Task => Across the data, every line with the word "Plug" counts once; state the total alone.

Bounding box prediction data
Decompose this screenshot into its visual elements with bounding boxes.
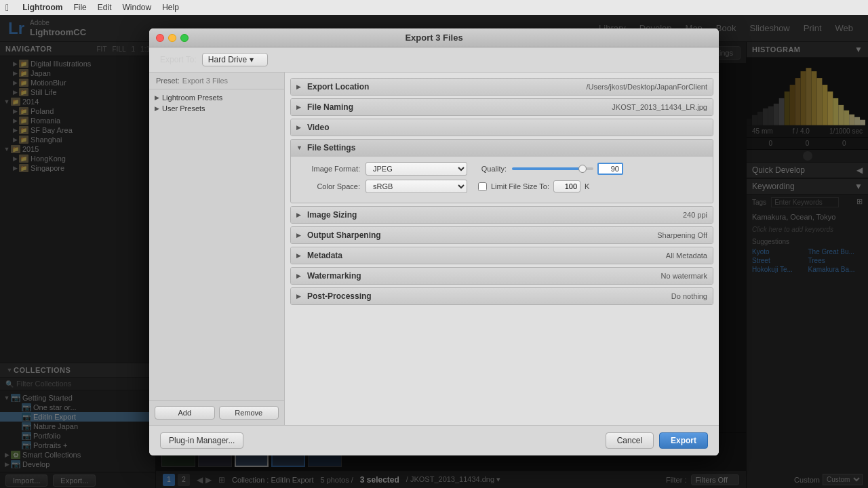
image-format-label: Image Format: [299, 165, 360, 173]
export-to-dropdown[interactable]: Hard Drive ▾ [202, 53, 268, 66]
menu-bar:  Lightroom File Edit Window Help [0, 0, 868, 15]
dialog-maximize-button[interactable] [180, 34, 189, 42]
limit-file-size-label: Limit File Size To: [491, 182, 549, 190]
presets-list: ▶ Lightroom Presets ▶ User Presets [149, 89, 284, 400]
section-file-settings-header[interactable]: ▼ File Settings [291, 140, 713, 156]
section-toggle-icon: ▶ [296, 252, 303, 259]
export-dialog: Export 3 Files Export To: Hard Drive ▾ P… [149, 28, 719, 455]
export-to-chevron: ▾ [250, 55, 254, 64]
section-output-sharpening-value: Sharpening Off [657, 231, 707, 239]
limit-file-size-input[interactable]: 100 [553, 180, 580, 192]
section-video-label: Video [307, 123, 707, 132]
color-space-label: Color Space: [299, 182, 360, 190]
menu-help[interactable]: Help [162, 3, 179, 12]
export-confirm-button[interactable]: Export [659, 432, 708, 449]
section-metadata-label: Metadata [307, 251, 666, 260]
settings-panel: ▶ Export Location /Users/jkost/Desktop/J… [285, 73, 719, 425]
preset-arrow: ▶ [155, 94, 159, 101]
modal-overlay: Export 3 Files Export To: Hard Drive ▾ P… [0, 15, 868, 488]
section-file-naming-value: JKOST_2013_11434_LR.jpg [612, 103, 707, 111]
quality-slider[interactable] [512, 167, 593, 170]
section-file-settings-label: File Settings [307, 143, 707, 152]
section-video: ▶ Video [290, 119, 713, 136]
export-files-label: Export 3 Files [182, 77, 228, 85]
section-image-sizing-header[interactable]: ▶ Image Sizing 240 ppi [291, 207, 713, 223]
export-to-bar: Export To: Hard Drive ▾ [149, 47, 719, 73]
image-format-select[interactable]: JPEG TIFF PSD DNG Original [366, 162, 467, 176]
quality-slider-row: 90 [512, 163, 623, 175]
menu-window[interactable]: Window [122, 3, 151, 12]
dialog-minimize-button[interactable] [168, 34, 176, 42]
section-image-sizing-label: Image Sizing [307, 210, 683, 220]
preset-arrow: ▶ [155, 105, 159, 112]
presets-panel: Preset: Export 3 Files ▶ Lightroom Prese… [149, 73, 285, 425]
presets-top-bar: Preset: Export 3 Files [149, 73, 284, 89]
limit-file-size-row: Limit File Size To: 100 K [478, 180, 589, 192]
image-format-row: Image Format: JPEG TIFF PSD DNG Original… [299, 162, 705, 176]
section-metadata-header[interactable]: ▶ Metadata All Metadata [291, 247, 713, 264]
remove-preset-button[interactable]: Remove [219, 406, 279, 420]
section-image-sizing-value: 240 ppi [683, 211, 707, 219]
main-layout: Lr Adobe LightroomCC Library Develop Map… [0, 15, 868, 488]
cancel-button[interactable]: Cancel [606, 432, 654, 449]
section-post-processing-header[interactable]: ▶ Post-Processing Do nothing [291, 288, 713, 304]
section-toggle-icon: ▶ [296, 124, 303, 131]
dialog-footer: Plug-in Manager... Cancel Export [149, 425, 719, 455]
section-toggle-icon: ▼ [296, 144, 303, 151]
section-output-sharpening-header[interactable]: ▶ Output Sharpening Sharpening Off [291, 227, 713, 243]
section-toggle-icon: ▶ [296, 293, 303, 300]
k-label: K [585, 182, 589, 190]
preset-user-label: User Presets [162, 104, 205, 113]
dialog-traffic-lights [156, 34, 189, 42]
section-post-processing-label: Post-Processing [307, 291, 671, 301]
section-toggle-icon: ▶ [296, 83, 303, 90]
section-toggle-icon: ▶ [296, 232, 303, 239]
preset-label: Preset: [156, 77, 180, 85]
menu-edit[interactable]: Edit [98, 3, 112, 12]
section-file-settings-body: Image Format: JPEG TIFF PSD DNG Original… [291, 156, 713, 203]
section-file-settings: ▼ File Settings Image Format: JPEG TIFF … [290, 139, 713, 203]
dialog-title: Export 3 Files [405, 33, 462, 43]
preset-lightroom-label: Lightroom Presets [162, 94, 222, 102]
section-export-location-value: /Users/jkost/Desktop/JapanForClient [586, 83, 707, 91]
presets-bottom: Add Remove [149, 400, 284, 425]
section-export-location: ▶ Export Location /Users/jkost/Desktop/J… [290, 78, 713, 96]
preset-lightroom[interactable]: ▶ Lightroom Presets [149, 92, 284, 103]
section-watermarking-label: Watermarking [307, 271, 661, 281]
dialog-title-bar: Export 3 Files [149, 28, 719, 47]
quality-input[interactable]: 90 [597, 163, 623, 175]
plugin-manager-button[interactable]: Plug-in Manager... [160, 432, 243, 449]
export-to-label: Export To: [160, 55, 197, 64]
export-to-value: Hard Drive [208, 55, 247, 64]
color-space-select[interactable]: sRGB AdobeRGB ProPhoto RGB [366, 180, 467, 193]
section-watermarking-header[interactable]: ▶ Watermarking No watermark [291, 268, 713, 284]
dialog-body: Preset: Export 3 Files ▶ Lightroom Prese… [149, 73, 719, 425]
apple-menu[interactable]:  [5, 2, 9, 13]
menu-file[interactable]: File [73, 3, 86, 12]
section-video-header[interactable]: ▶ Video [291, 119, 713, 136]
section-toggle-icon: ▶ [296, 272, 303, 279]
section-output-sharpening-label: Output Sharpening [307, 230, 657, 240]
section-file-naming-label: File Naming [307, 102, 612, 112]
section-post-processing-value: Do nothing [671, 292, 707, 300]
limit-file-size-checkbox[interactable] [478, 182, 487, 191]
section-export-location-header[interactable]: ▶ Export Location /Users/jkost/Desktop/J… [291, 79, 713, 95]
dialog-close-button[interactable] [156, 34, 164, 42]
section-toggle-icon: ▶ [296, 104, 303, 110]
dialog-actions: Cancel Export [606, 432, 708, 449]
section-toggle-icon: ▶ [296, 211, 303, 218]
preset-user[interactable]: ▶ User Presets [149, 103, 284, 114]
section-export-location-label: Export Location [307, 82, 586, 92]
add-preset-button[interactable]: Add [155, 406, 215, 420]
menu-lightroom[interactable]: Lightroom [22, 3, 62, 12]
section-watermarking: ▶ Watermarking No watermark [290, 267, 713, 285]
section-metadata: ▶ Metadata All Metadata [290, 247, 713, 264]
section-image-sizing: ▶ Image Sizing 240 ppi [290, 206, 713, 224]
section-file-naming-header[interactable]: ▶ File Naming JKOST_2013_11434_LR.jpg [291, 99, 713, 115]
section-file-naming: ▶ File Naming JKOST_2013_11434_LR.jpg [290, 98, 713, 116]
section-post-processing: ▶ Post-Processing Do nothing [290, 287, 713, 305]
quality-label: Quality: [473, 165, 507, 173]
color-space-row: Color Space: sRGB AdobeRGB ProPhoto RGB … [299, 180, 705, 193]
quality-thumb[interactable] [578, 165, 587, 173]
section-output-sharpening: ▶ Output Sharpening Sharpening Off [290, 226, 713, 244]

Written response => 2